Counsel for Ruenger questioned the VE at length about her methodology. (Tr. 73-77.) The VE explained that she compiles numbers from the Department of Labor wage and earning statistics, and then compares them to the numbers in the Occupational Employment Quarterly ("OEQ"); if they are comparable, she uses them. (Tr. 73-74.) If they are not comparable—which she defines as within a hundred jobs—she does not use them. (Tr. 75.) Counsel for Ruenger expressed some confusion, after which the ALJ asked the VE to "explain to us as best you can in totality your methodology in arriving at the numbers that you've given for these example occupations." (Tr. 77.) The VE answered that she would first look up a job in the OEQ. (Id.) Then she would look up all the jobs of that type in the Department of Labor wage and earning statistics, based on her experience observing these jobs and doing forty years of job development and job placement, and compile them into a total number of such jobs. (Id.) If that number was within a hundred of the OEQ number, then she used that number. (Id.) If it was not close, she did not use it. (Tr. 77-78.) In response to further questioning from counsel for Ruenger, the VE reiterated that she relies on knowledge from her experience about the duties and responsibilities of individual jobs to determine which jobs fit the ALJ's hypothetical. (Tr. 78-79.)

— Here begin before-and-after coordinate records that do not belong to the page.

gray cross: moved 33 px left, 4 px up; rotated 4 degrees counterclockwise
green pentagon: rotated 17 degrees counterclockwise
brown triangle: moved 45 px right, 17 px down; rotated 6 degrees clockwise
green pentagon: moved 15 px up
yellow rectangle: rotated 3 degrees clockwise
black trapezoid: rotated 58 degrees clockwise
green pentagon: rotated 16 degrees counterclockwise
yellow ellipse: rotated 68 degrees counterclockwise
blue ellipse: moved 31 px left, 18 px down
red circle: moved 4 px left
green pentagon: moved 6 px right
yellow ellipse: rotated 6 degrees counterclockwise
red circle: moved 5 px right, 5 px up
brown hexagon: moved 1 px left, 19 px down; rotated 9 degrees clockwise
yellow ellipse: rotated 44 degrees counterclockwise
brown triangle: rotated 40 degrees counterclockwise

In his decision, the ALJ noted that counsel for Ruenger had objected to the VE's methodology for calculating job numbers and questioned the VE about it at the hearing, but that the VE had provided a concise explanation of the methodology. (Tr. 13.) The ALJ found the VE's testimony consistent with the DOT except that it also addressed limitations on reaching, use of one extremity, and mental limitations in the RFC, based on the VE's experience placing individuals in these jobs. (Tr. 25.) The ALJ thus overruled the objection. (Id.)

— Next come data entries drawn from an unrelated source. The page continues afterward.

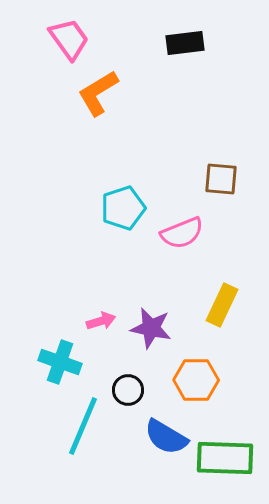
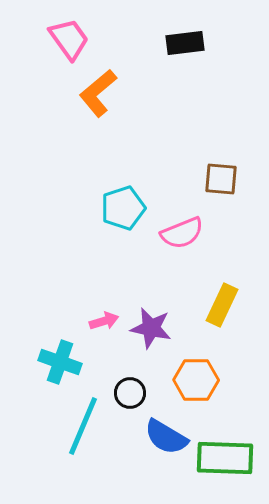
orange L-shape: rotated 9 degrees counterclockwise
pink arrow: moved 3 px right
black circle: moved 2 px right, 3 px down
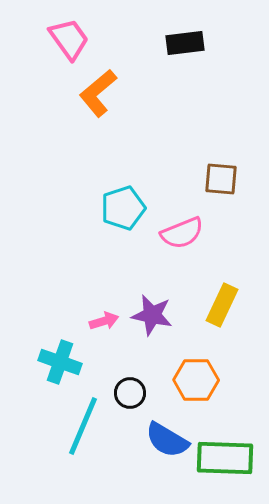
purple star: moved 1 px right, 13 px up
blue semicircle: moved 1 px right, 3 px down
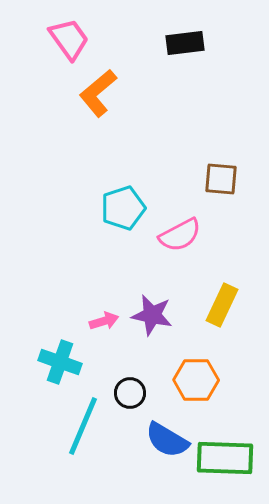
pink semicircle: moved 2 px left, 2 px down; rotated 6 degrees counterclockwise
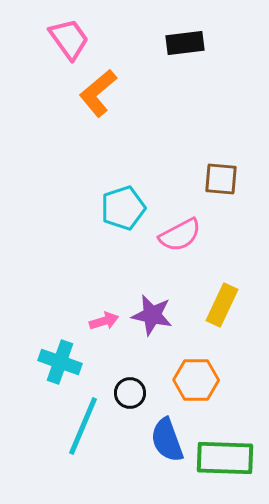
blue semicircle: rotated 39 degrees clockwise
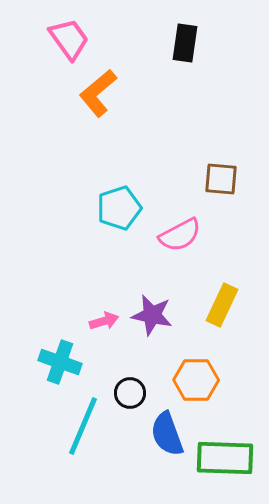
black rectangle: rotated 75 degrees counterclockwise
cyan pentagon: moved 4 px left
blue semicircle: moved 6 px up
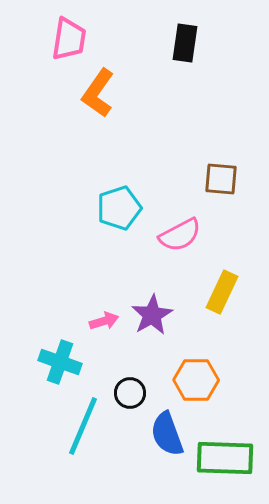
pink trapezoid: rotated 45 degrees clockwise
orange L-shape: rotated 15 degrees counterclockwise
yellow rectangle: moved 13 px up
purple star: rotated 30 degrees clockwise
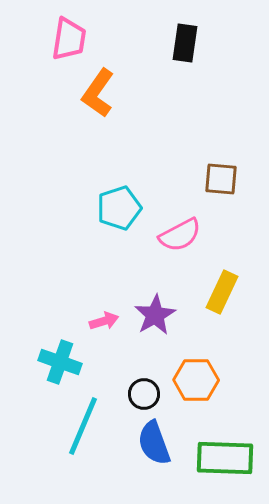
purple star: moved 3 px right
black circle: moved 14 px right, 1 px down
blue semicircle: moved 13 px left, 9 px down
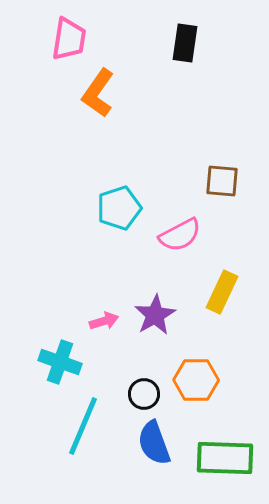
brown square: moved 1 px right, 2 px down
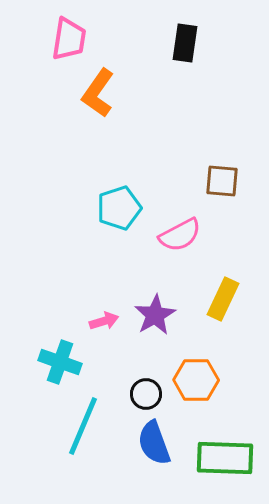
yellow rectangle: moved 1 px right, 7 px down
black circle: moved 2 px right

In light of the lengthy examination of the VE at the oral hearing by both the ALJ and counsel and the VE's explanation of her methods, Ruenger's assertion that the ALJ failed to sufficiently probe the VE's methods is without merit. As for Ruenger's concerns about the VE using the "equal distribution method," the VE clearly explained that she did not mechanically adopt any jobs number, including any based on an "equal distribution method." Rather, she compared numbers from various sources to ensure the reliability of her estimates. Her sources included compilations she generated herself based on her experience in this field. In other words, the VE made estimates based on a combination of statistics and personal experience—precisely the sort of estimates the SSA employs VEs to make and that an ALJ may properly rely on. Cf. Biestek, 139 S. Ct. at 1155-56 (explaining that a well-qualified VE's estimates established using a combination of personal experience and reliable methods can constitute substantial evidence).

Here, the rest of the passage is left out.